= YOUR INSTRUCTIONS =
Copy the entire listing exactly.

= EXTRACTED INFORMATION =
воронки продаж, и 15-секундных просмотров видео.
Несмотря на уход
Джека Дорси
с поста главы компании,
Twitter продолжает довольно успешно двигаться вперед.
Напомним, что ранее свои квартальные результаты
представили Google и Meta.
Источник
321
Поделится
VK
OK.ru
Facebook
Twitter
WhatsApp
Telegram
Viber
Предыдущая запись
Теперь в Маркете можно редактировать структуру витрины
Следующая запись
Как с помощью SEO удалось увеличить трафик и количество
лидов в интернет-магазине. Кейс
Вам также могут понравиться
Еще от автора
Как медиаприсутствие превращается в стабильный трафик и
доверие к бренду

= EXERCISE SOLUTION =
воронки продаж, и 15-секундных просмотров видео.
Несмотря на уход
Джека Дорси
с поста главы компании,
Twitter продолжает довольно успешно двигаться вперед.
Напомним, что ранее свои квартальные результаты
представили Google и Meta.
Источник
321
Поделится
VK
OK.ru
Facebook
Twitter
WhatsApp
Telegram
Viber
Предыдущая запись
Теперь в Маркете можно редактировать структуру витрины
Следующая запись
Как с помощью SEO удалось увеличить трафик и количество
лидов в интернет-магазине. Кейс
Вам также могут понравиться
Еще от автора
Как медиаприсутствие превращается в стабильный трафик и
доверие к бренду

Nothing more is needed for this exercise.